Given a 1-indexed m x n integer matrix mat, you can select any cell in the matrix as your starting cell.

From the starting cell, you can move to any other cell in the same row or column, but only if the value of the destination cell is strictly greater than the value of the current cell. You can repeat this process as many times as possible, moving from cell to cell until you can no longer make any moves.

Your task is to find the maximum number of cells that you can visit in the matrix by starting from some cell.

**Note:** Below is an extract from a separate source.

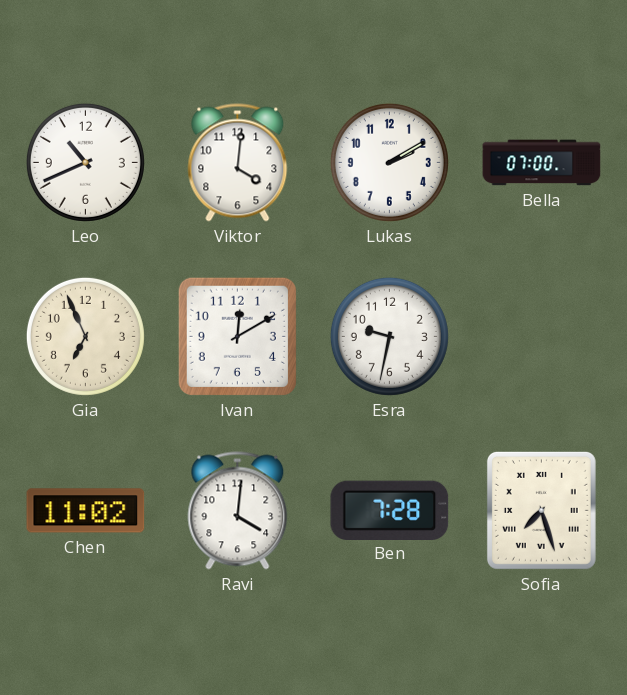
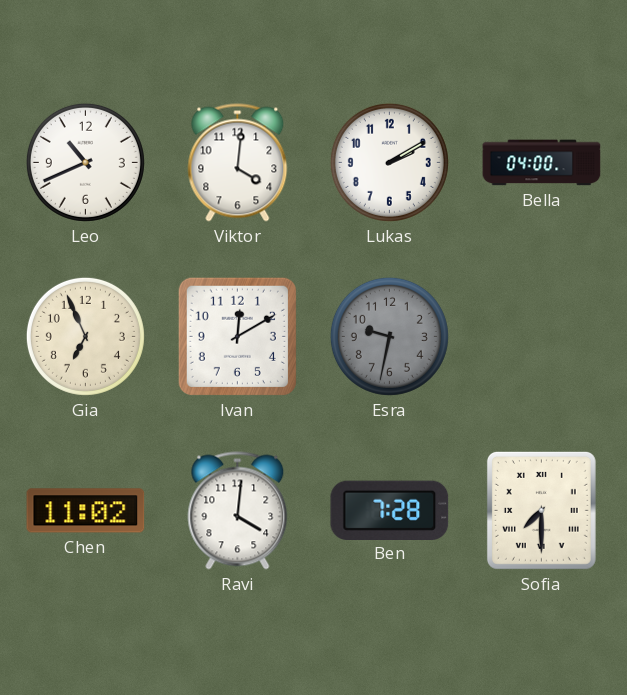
Bella: 07:00 -> 04:00
Esra dial: white -> grey
Sofia: 7:27 -> 7:30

Return an integer denoting the maximum number of cells that can be visited.

Example 1:

Input: mat = [[3,1],[3,4]]
Output: 2
Explanation: The image shows how we can visit 2 cells starting from row 1, column 2. It can be shown that we cannot visit more than 2 cells no matter where we start from, so the answer is 2.

Example 2:

Input: mat = [[1,1],[1,1]]
Output: 1
Explanation: Since the cells must be strictly increasing, we can only visit one cell in this example.

Example 3:

Input: mat = [[3,1,6],[-9,5,7]]
Output: 4
Explanation: The image above shows how we can visit 4 cells starting from row 2, column 1. It can be shown that we cannot visit more than 4 cells no matter where we start from, so the answer is 4.

Constraints:

m == mat.length
n == mat[i].length
1 <= m, n <= 10⁵
1 <= m * n <= 10⁵
-10⁵ <= mat[i][j] <= 10⁵

Try coding it in LeetCode

Solution

Clarifying Questions

When you get asked this question in a real-life environment, it will often be ambiguous (especially at FAANG). Make sure to ask these questions in that case:

What are the constraints on the dimensions of the matrix (number of rows and columns)?
What is the range of values for the integers within the matrix? Can they be negative, zero, or very large?
If the matrix is empty, or if there is no strictly increasing cell sequence, what should I return?
If there are multiple strictly increasing cell sequences with the same maximum length, can I return any one of them, or is there a specific one I should return based on some criteria (e.g., the one starting from the top-left corner)?
Can I move diagonally between cells, or am I restricted to moving only horizontally and vertically?

Brute Force Solution

Approach

The brute force method for this problem involves exploring all possible paths through the matrix. We want to find the longest possible path where each cell's value is strictly greater than the previous one. We accomplish this by starting from every cell and exploring all possible subsequent cells to build the longest path.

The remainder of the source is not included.